> [Task item] Starting with the line that includes "Planuj swoje wymarzone", write out every remaining line of the records below exactly as it appears, leaving out any images.

====== Task input ======

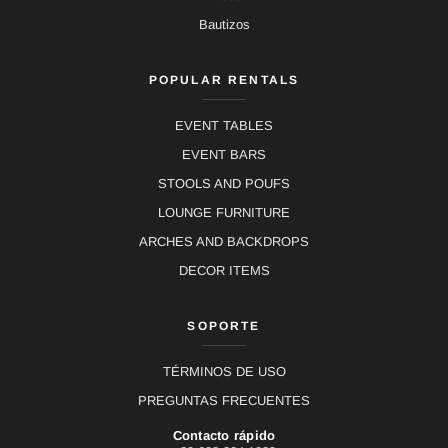
Bautizos
POPULAR RENTALS
EVENT TABLES
EVENT BARS
STOOLS AND POUFS
LOUNGE FURNITURE
ARCHES AND BACKDROPS
DECOR ITEMS
SOPORTE
TÉRMINOS DE USO
PREGUNTAS FRECUENTES
Contacto rápido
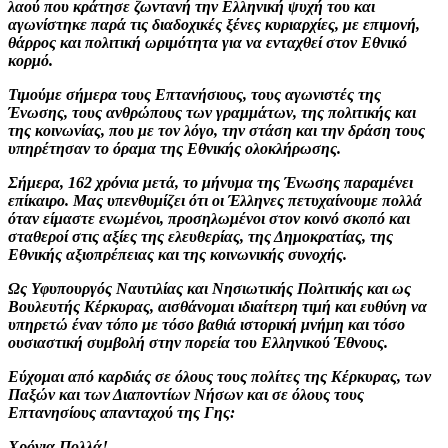
λαού που κράτησε ζωντανή την Ελληνική ψυχή του και
αγωνίστηκε παρά τις διαδοχικές ξένες κυριαρχίες, με επιμονή,
θάρρος και πολιτική ωριμότητα για να ενταχθεί στον Εθνικό
κορμό.
Τιμούμε σήμερα τους Επτανήσιους, τους αγωνιστές της
Ένωσης, τους ανθρώπους των γραμμάτων, της πολιτικής και
της κοινωνίας, που με τον λόγο, την στάση και την δράση τους
υπηρέτησαν το όραμα της Εθνικής ολοκλήρωσης.
Σήμερα, 162 χρόνια μετά, το μήνυμα της Ένωσης παραμένει
επίκαιρο. Μας υπενθυμίζει ότι οι Έλληνες πετυχαίνουμε πολλά
όταν είμαστε ενωμένοι, προσηλωμένοι στον κοινό σκοπό και
σταθεροί στις αξίες της ελευθερίας, της Δημοκρατίας, της
Εθνικής αξιοπρέπειας και της κοινωνικής συνοχής.
Ως Υφυπουργός Ναυτιλίας και Νησιωτικής Πολιτικής και ως
Βουλευτής Κέρκυρας, αισθάνομαι ιδιαίτερη τιμή και ευθύνη να
υπηρετώ έναν τόπο με τόσο βαθιά ιστορική μνήμη και τόσο
ουσιαστική συμβολή στην πορεία του Ελληνικού Έθνους.
Εύχομαι από καρδιάς σε όλους τους πολίτες της Κέρκυρας, των
Παξών και των Διαποντίων Νήσων και σε όλους τους
Επτανησίους απανταχού της Γης:
Χρόνια Πολλά!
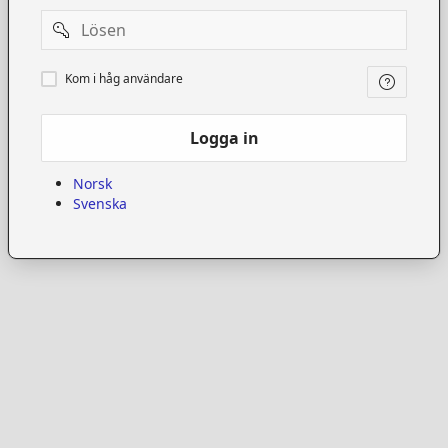
Password
Kom
Kom i håg användare
i
håg
användare
Logga in
Norsk
Svenska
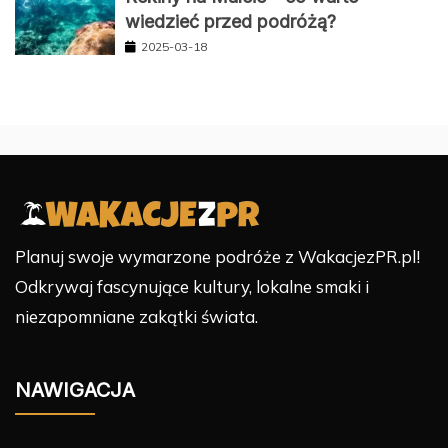
wiedzieć przed podróżą?
2025-03-18
Planuj swoje wymarzone podróże z WakacjezPR.pl!
Odkrywaj fascynujące kultury, lokalne smaki i
niezapomniane zakątki świata.
NAWIGACJA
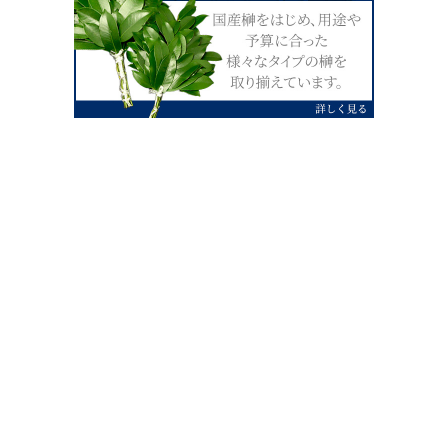
0120-07-4138
【受付】AM9:00～PM4:00（土日祝除
く）
外宮せんぐう館前宮忠本店三重県伊勢市
岡本1丁目2-38
TEL 0596-28-0412（代表）
FAX 0596-28-9690
お店にお越しの際は、住所でカーナビ設定をお願い致します。（電話
番号ですと、本社工場に設定されます。）
FAX申し込み24時間受付中
FAX注文書 ダウンロードはこち
0596-28-9690
ら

======

> [Reply]
Planuj swoje wymarzone podróże z WakacjezPR.pl!
Odkrywaj fascynujące kultury, lokalne smaki i
niezapomniane zakątki świata.
NAWIGACJA
0120-07-4138
【受付】AM9:00～PM4:00（土日祝除
く）
外宮せんぐう館前宮忠本店三重県伊勢市
岡本1丁目2-38
TEL 0596-28-0412（代表）
FAX 0596-28-9690
お店にお越しの際は、住所でカーナビ設定をお願い致します。（電話
番号ですと、本社工場に設定されます。）
FAX申し込み24時間受付中
FAX注文書 ダウンロードはこち
0596-28-9690
ら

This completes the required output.